„Legitim und notwendig”
© Miel Satrapa
Die Ausgabe des Satire­magazins Charlie Hebdo vom 2. September 2020 zeigt eine Reihe von Mohammed-Karikaturen, die 2005 heftige Kritik unter Muslimen ausgelöst hatten.
MARKETING & MEDIA Redaktion 06.11.2020

„Legitim und notwendig”

Medienexperte Fritz Hausjell: Medien sollen aufgrund der jüngsten Ereignisse nicht zurückweichen, tragen aber auch Verantwortung.

WIEN. Erst vor wenigen Wochen hat das französische Satiremagazin Charlie Hebdo in Gedenken an das Attentat auf die Redaktion im Jänner 2015 seine Mohammed-Karikaturen wieder abgedruckt. Die Tatsache, dass der Terroranschlag in Wien vergangenen Montagabend nicht das einzige Attentat in Europa seit Wiederveröffentlichung besagter Zeichnungen war, legt unter Umständen eine Verbindung zwischen dem Erscheinen der Ausgabe Nummer 1.467 und dem jüngsten Anschlag nahe.

Ob die Karikaturen tatsächlich der Auslöser für das aktuelle Attentat in Wien waren, sei derzeit nicht wirklich zu beurteilen, erklärt der Medienexperte Fritz Hausjell diese Woche gegenüber der APA. Klar ist für ihn aber, dass die Veröffentlichung solcher Karikaturen legitim und notwendig ist.

„Ein entsetzlicher Zustand”

„Ich plädiere dafür, hier nicht zurückzuweichen”, sagte er im Gespräch mit der Presseagentur.
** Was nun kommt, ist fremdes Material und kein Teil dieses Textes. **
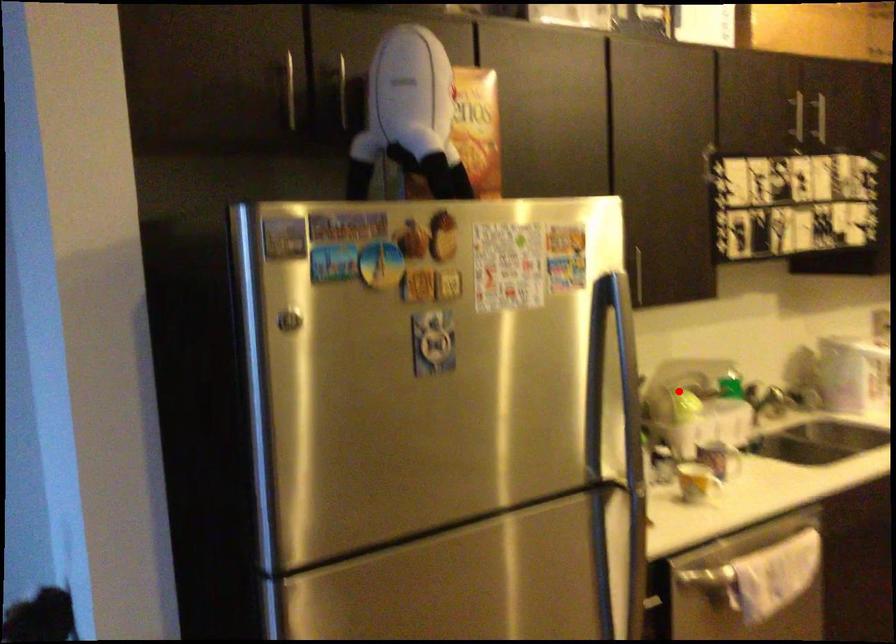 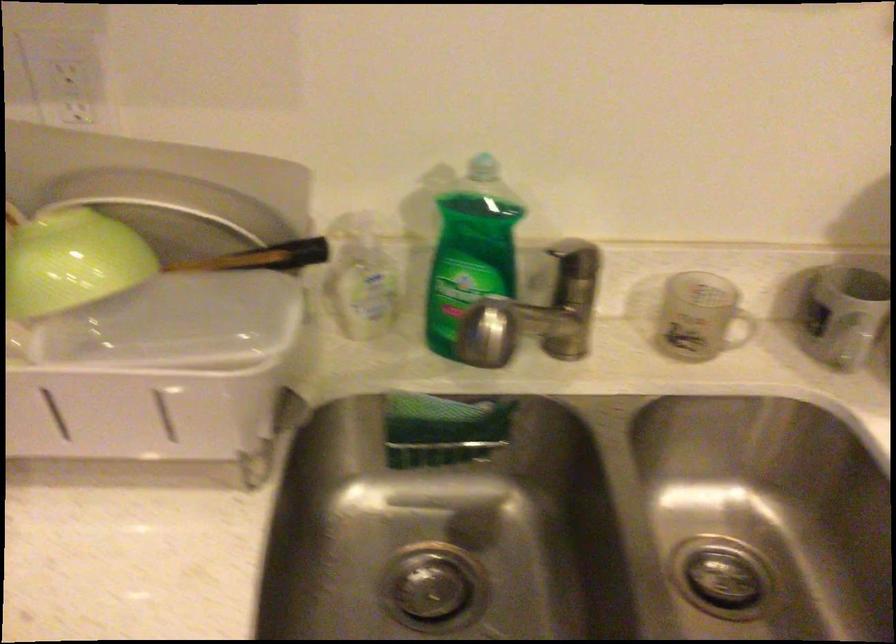 Question: I am providing you with two images of the same scene from different viewpoints. Image1 has a red point marked. In image2, the corresponding 3D location appears at what relative position? Reply with the corresponding letter.

Choices:
 (A) Closer
 (B) Farther

Answer: (A) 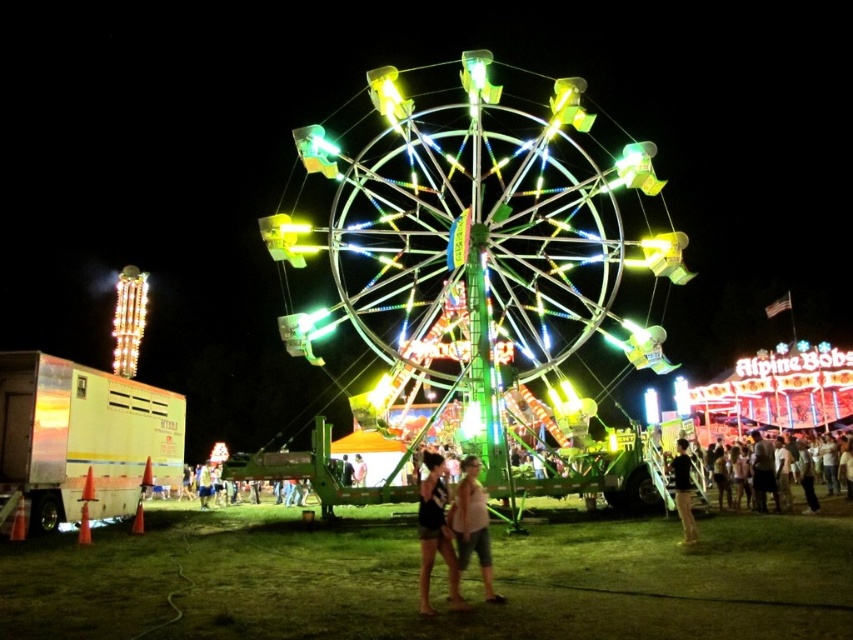 You are standing at the point marked by the coordinates point (473, 525). Looking around, you see the matte pink shirt at center. Which direction should you walk to reach the Ferris wheel?

The point (473, 525) is located at the matte pink shirt at center. Since the Ferris wheel is the focal point in the scene and is positioned in the center, you should walk towards the center to reach it.

You are standing at the camera position and want to take a photo of the multicolored metallic ferris wheel at center. The camera has a maximum zoom range of 100 meters. Can you capture the entire ferris wheel in your photo without moving closer?

The multicolored metallic ferris wheel at center and camera are 108.09 meters apart. Since the camera can only zoom up to 100 meters, you cannot capture the entire ferris wheel in your photo without moving closer.

You are standing at the entrance of the fairground and see the multicolored metallic ferris wheel at center and the dark gray shirt at lower right. Which object is closer to you?

The dark gray shirt at lower right is closer to you because it is positioned under the multicolored metallic ferris wheel at center, indicating it is in the foreground. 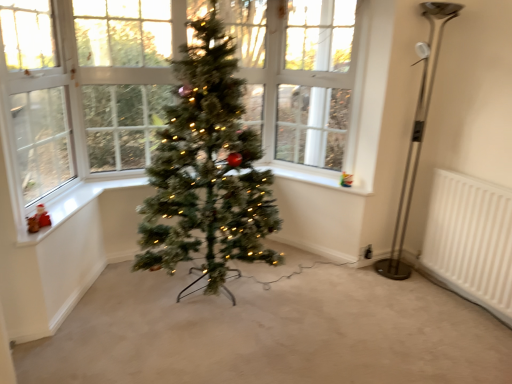 What do you see at coordinates (207, 169) in the screenshot? I see `green artificial christmas tree at center` at bounding box center [207, 169].

Describe the element at coordinates (417, 133) in the screenshot. I see `polished metal floor lamp at right` at that location.

Locate an element on the screen. This screenshot has height=384, width=512. clear glass window at left, which is the second window screen from right to left is located at coordinates [36, 98].

Where is `green artificial christmas tree at center`? The height and width of the screenshot is (384, 512). green artificial christmas tree at center is located at coordinates [x=207, y=169].

Consider the image. Which is more to the left, clear glass window at upper center, which appears as the first window screen when viewed from the back, or white painted wood at lower left, which appears as the first window sill when viewed from the front?

white painted wood at lower left, which appears as the first window sill when viewed from the front.

Looking at this image, who is taller, clear glass window at upper center, which appears as the first window screen when viewed from the back, or white painted wood at lower left, which is the 1th window sill from left to right?

Standing taller between the two is clear glass window at upper center, which appears as the first window screen when viewed from the back.

Between clear glass window at upper center, which appears as the first window screen when viewed from the back, and white painted wood at lower left, which ranks as the 2th window sill in right-to-left order, which one has larger width?

white painted wood at lower left, which ranks as the 2th window sill in right-to-left order.

In the scene shown: Can we say green artificial christmas tree at center lies outside clear glass window at left, the 1th window screen positioned from the front?

green artificial christmas tree at center is positioned outside clear glass window at left, the 1th window screen positioned from the front.

The width and height of the screenshot is (512, 384). I want to click on window screen that appears on the left of green artificial christmas tree at center, so click(36, 98).

Which of these two, green artificial christmas tree at center or clear glass window at left, which ranks as the first window screen in left-to-right order, is smaller?

Smaller between the two is clear glass window at left, which ranks as the first window screen in left-to-right order.

Is point (257, 249) closer or farther from the camera than point (29, 22)?

Point (257, 249) is farther from the camera than point (29, 22).

Does green artificial christmas tree at center have a greater height compared to white plastic at upper center, which is counted as the first window sill, starting from the right?

Yes, green artificial christmas tree at center is taller than white plastic at upper center, which is counted as the first window sill, starting from the right.

Between green artificial christmas tree at center and white plastic at upper center, which is counted as the first window sill, starting from the right, which one appears on the right side from the viewer's perspective?

Positioned to the right is white plastic at upper center, which is counted as the first window sill, starting from the right.

Is point (208, 135) less distant than point (331, 175)?

Yes, point (208, 135) is in front of point (331, 175).

How different are the orientations of green artificial christmas tree at center and white plastic at upper center, which is counted as the first window sill, starting from the right, in degrees?

The facing directions of green artificial christmas tree at center and white plastic at upper center, which is counted as the first window sill, starting from the right, are 59.7 degrees apart.

Which object is positioned more to the left, clear glass window at left, which ranks as the first window screen in left-to-right order, or polished metal floor lamp at right?

From the viewer's perspective, clear glass window at left, which ranks as the first window screen in left-to-right order, appears more on the left side.

From a real-world perspective, which is physically below, clear glass window at left, which is the second window screen from right to left, or polished metal floor lamp at right?

polished metal floor lamp at right, from a real-world perspective.

Can you confirm if clear glass window at left, which ranks as the first window screen in left-to-right order, is thinner than polished metal floor lamp at right?

Yes, clear glass window at left, which ranks as the first window screen in left-to-right order, is thinner than polished metal floor lamp at right.

Considering the sizes of clear glass window at left, which ranks as the first window screen in left-to-right order, and polished metal floor lamp at right in the image, is clear glass window at left, which ranks as the first window screen in left-to-right order, taller or shorter than polished metal floor lamp at right?

Considering their sizes, clear glass window at left, which ranks as the first window screen in left-to-right order, has less height than polished metal floor lamp at right.

From a real-world perspective, is clear glass window at left, the 1th window screen positioned from the front, positioned over green artificial christmas tree at center based on gravity?

Indeed, from a real-world perspective, clear glass window at left, the 1th window screen positioned from the front, stands above green artificial christmas tree at center.

Considering the sizes of objects clear glass window at left, which is the second window screen in back-to-front order, and green artificial christmas tree at center in the image provided, who is smaller, clear glass window at left, which is the second window screen in back-to-front order, or green artificial christmas tree at center?

With smaller size is clear glass window at left, which is the second window screen in back-to-front order.

Which of these two, clear glass window at left, which ranks as the first window screen in left-to-right order, or green artificial christmas tree at center, stands shorter?

Standing shorter between the two is clear glass window at left, which ranks as the first window screen in left-to-right order.

Can you see white plastic at upper center, the second window sill when ordered from front to back, touching white painted wood at lower left, the second window sill from the back?

No.

From the image's perspective, which one is positioned lower, white plastic at upper center, acting as the second window sill starting from the left, or white painted wood at lower left, which ranks as the 2th window sill in right-to-left order?

white painted wood at lower left, which ranks as the 2th window sill in right-to-left order, from the image's perspective.

Is white plastic at upper center, the second window sill when ordered from front to back, looking in the opposite direction of white painted wood at lower left, the second window sill from the back?

white plastic at upper center, the second window sill when ordered from front to back, is not turned away from white painted wood at lower left, the second window sill from the back.

Is white plastic at upper center, the second window sill when ordered from front to back, completely or partially outside of white painted wood at lower left, the second window sill from the back?

Absolutely, white plastic at upper center, the second window sill when ordered from front to back, is external to white painted wood at lower left, the second window sill from the back.

Is white painted wood at lower left, which ranks as the 2th window sill in right-to-left order, inside or outside of white plastic at upper center, acting as the second window sill starting from the left?

white painted wood at lower left, which ranks as the 2th window sill in right-to-left order, lies outside white plastic at upper center, acting as the second window sill starting from the left.

Looking at the image, does white painted wood at lower left, the second window sill from the back, seem bigger or smaller compared to white plastic at upper center, the second window sill when ordered from front to back?

Considering their sizes, white painted wood at lower left, the second window sill from the back, takes up less space than white plastic at upper center, the second window sill when ordered from front to back.

Looking at this image, is white painted wood at lower left, which is the 1th window sill from left to right, turned away from white plastic at upper center, the second window sill when ordered from front to back?

No.

This screenshot has height=384, width=512. Identify the location of window sill in front of the white plastic at upper center, which is counted as the 1th window sill, starting from the back. (65, 209).

Find the location of a particular element. window screen behind the white painted wood at lower left, which appears as the first window sill when viewed from the front is located at coordinates (315, 83).

At what (x,y) coordinates should I click in order to perform the action: click on christmas tree beneath the clear glass window at left, the 1th window screen positioned from the front (from a real-world perspective). Please return your answer as a coordinate pair (x, y). The width and height of the screenshot is (512, 384). Looking at the image, I should click on (207, 169).

From the image, which object appears to be farther from white plastic at upper center, the second window sill when ordered from front to back, white painted wood at lower left, which ranks as the 2th window sill in right-to-left order, or polished metal floor lamp at right?

white painted wood at lower left, which ranks as the 2th window sill in right-to-left order, is further to white plastic at upper center, the second window sill when ordered from front to back.

Consider the image. Estimate the real-world distances between objects in this image. Which object is further from polished metal floor lamp at right, clear glass window at left, the 1th window screen positioned from the front, or clear glass window at upper center, which appears as the first window screen when viewed from the back?

Based on the image, clear glass window at left, the 1th window screen positioned from the front, appears to be further to polished metal floor lamp at right.

Which object lies further to the anchor point clear glass window at upper center, the second window screen positioned from the left, white painted wood at lower left, the second window sill from the back, or green artificial christmas tree at center?

white painted wood at lower left, the second window sill from the back.

From the image, which object appears to be nearer to white plastic at upper center, which is counted as the 1th window sill, starting from the back, green artificial christmas tree at center or clear glass window at left, which is the second window screen from right to left?

green artificial christmas tree at center is closer to white plastic at upper center, which is counted as the 1th window sill, starting from the back.

Based on their spatial positions, is polished metal floor lamp at right or green artificial christmas tree at center closer to clear glass window at upper center, the second window screen viewed from the front?

polished metal floor lamp at right is positioned closer to the anchor clear glass window at upper center, the second window screen viewed from the front.

Looking at the image, which one is located closer to polished metal floor lamp at right, white plastic at upper center, which is counted as the 1th window sill, starting from the back, or white painted wood at lower left, which ranks as the 2th window sill in right-to-left order?

The object closer to polished metal floor lamp at right is white plastic at upper center, which is counted as the 1th window sill, starting from the back.

Which object lies nearer to the anchor point white painted wood at lower left, which is the 1th window sill from left to right, clear glass window at upper center, the second window screen viewed from the front, or green artificial christmas tree at center?

Based on the image, green artificial christmas tree at center appears to be nearer to white painted wood at lower left, which is the 1th window sill from left to right.

Based on their spatial positions, is clear glass window at upper center, which appears as the first window screen when viewed from the back, or polished metal floor lamp at right further from white plastic at upper center, acting as the second window sill starting from the left?

polished metal floor lamp at right lies further to white plastic at upper center, acting as the second window sill starting from the left, than the other object.

This screenshot has height=384, width=512. In order to click on window sill situated between white painted wood at lower left, which is the 1th window sill from left to right, and polished metal floor lamp at right from left to right in this screenshot , I will do `click(310, 176)`.

Find the location of `window screen between white painted wood at lower left, which appears as the first window sill when viewed from the front, and white plastic at upper center, which is counted as the first window sill, starting from the right, in the horizontal direction`. window screen between white painted wood at lower left, which appears as the first window sill when viewed from the front, and white plastic at upper center, which is counted as the first window sill, starting from the right, in the horizontal direction is located at coordinates pyautogui.click(x=315, y=83).

This screenshot has width=512, height=384. Find the location of `christmas tree between white painted wood at lower left, the second window sill from the back, and white plastic at upper center, the second window sill when ordered from front to back, from left to right`. christmas tree between white painted wood at lower left, the second window sill from the back, and white plastic at upper center, the second window sill when ordered from front to back, from left to right is located at coordinates (207, 169).

Where is `window screen between clear glass window at left, the 1th window screen positioned from the front, and white plastic at upper center, which is counted as the 1th window sill, starting from the back`? The image size is (512, 384). window screen between clear glass window at left, the 1th window screen positioned from the front, and white plastic at upper center, which is counted as the 1th window sill, starting from the back is located at coordinates (315, 83). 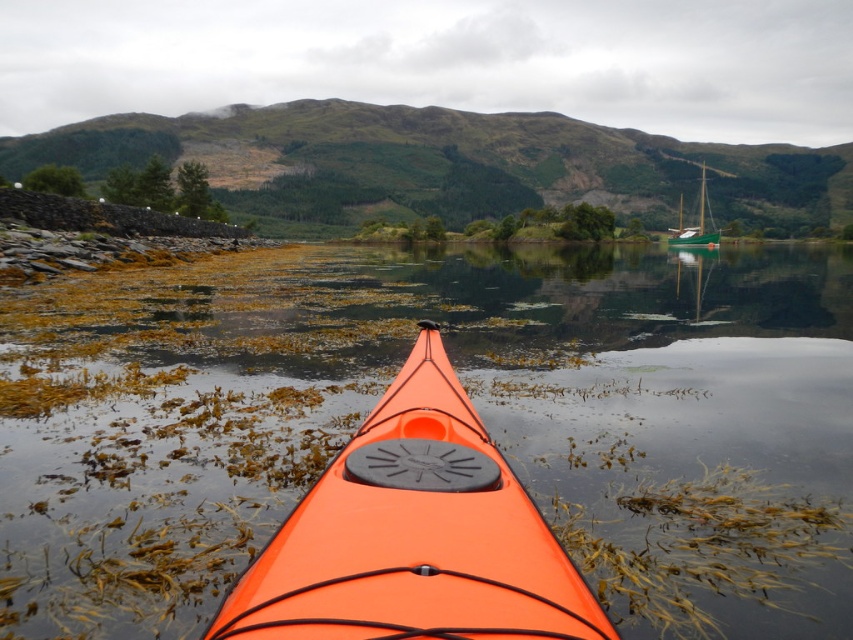 Which is below, translucent seaweed at center or orange matte kayak at center?

orange matte kayak at center

Does translucent seaweed at center have a lesser width compared to orange matte kayak at center?

Incorrect, translucent seaweed at center's width is not less than orange matte kayak at center's.

Locate an element on the screen. translucent seaweed at center is located at coordinates (473, 404).

At what (x,y) coordinates should I click in order to perform the action: click on orange matte kayak at center. Please return your answer as a coordinate pair (x, y). The image size is (853, 640). Looking at the image, I should click on (415, 536).

The height and width of the screenshot is (640, 853). Identify the location of orange matte kayak at center. (415, 536).

Is translucent seaweed at center taller than green glossy sailboat at right?

No.

Is translucent seaweed at center to the left of green glossy sailboat at right from the viewer's perspective?

Indeed, translucent seaweed at center is positioned on the left side of green glossy sailboat at right.

Does point (236, 342) come farther from viewer compared to point (693, 244)?

No, (236, 342) is closer to viewer.

Where is `translucent seaweed at center`? The image size is (853, 640). translucent seaweed at center is located at coordinates (473, 404).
Es sei fatal für eine demokratische Gesellschaft, sich hier den Mund verbieten zu lassen und die Freiheit des Wortes einzuschränken. Dass einzelne Vertreter innerhalb des Islams glauben würden, mit Terror antworten zu dürfen und zu müssen, sei ein entsetzlicher Zustand.

„Das ist aber etwas, dessen wir uns bei der Verteidigung der Pressefreiheit bewusst sein müssen”, sagt Hausjell. Die Freiheit sei nicht leicht zu erringen gewesen. „Das ist kein Plädoyer, mutwillig zu provozieren, aber es ist ein Plädoyer dafür, mutig diese Pressefreiheit zu verteidigen.” Gleichzeitig erwarte er sich aber auch, dass die Sicherheitsapparate eines demokratischen Staates gefährdete Karikaturisten und Publizisten schützen würden. Ob die erneute Veröffentlichung der Karikaturen der Auslöser für den Anschlag in Wien war oder ob es insgesamt zu einer Zuspitzung der Radikalisierung kam, darüber erlaubte sich der Medienexperte kein Urteil. Er nahm aber auch die österreichische Innenpolitik und die Medien in die Verantwortung.
„Wir haben in der aktuellen Innenpolitik im Ressort, das für Integrationsfragen zuständig ist, doch sehr prononcierte Aussagen in Richtung des Islam oder der verschiedenen Islamströmungen in Österreich gehört und das könnte möglicherweise dazu beigetragen haben, dass es Formen von Radikalisierung gibt”, so Hausjell. Man könne also auch hier nach einem Auslöser suchen und nicht nur etwa in den Karikaturen. Es sei immer eine Gefahr, wenn sich in einer zugespitzten politischen Auseinandersetzung einzelne Gruppen zurückziehen würden, weil sie den Eindruck hätten, in der Gesellschaft ungewollt zu sein oder von der Mehrheit der Gesellschaft nicht respektiert zu werden.
Im Bereich der qualitätsorientierten Medien sowie der öffentlich-rechtlichen Medien sieht der Experte ein vermehrtes Bemühen, dem Thema Islam gerechter zu werden und ihn differenzierter darzustellen. In anderen Mediengattungen wiederum komme es zu einer Zuspitzung, die auch insbesondere im Rechtspopulismus und „der politischen Mitte, die in dieser Frage eher in den rechtspopulistischen Bereich abgedriftet ist”, zu beobachten sei. Dies wiederum sei zum Teil in den Medien abgebildet. „Ich halte das in diesem Bereich vielleicht sogar für einen Rückschritt”, erklärt Hausjell.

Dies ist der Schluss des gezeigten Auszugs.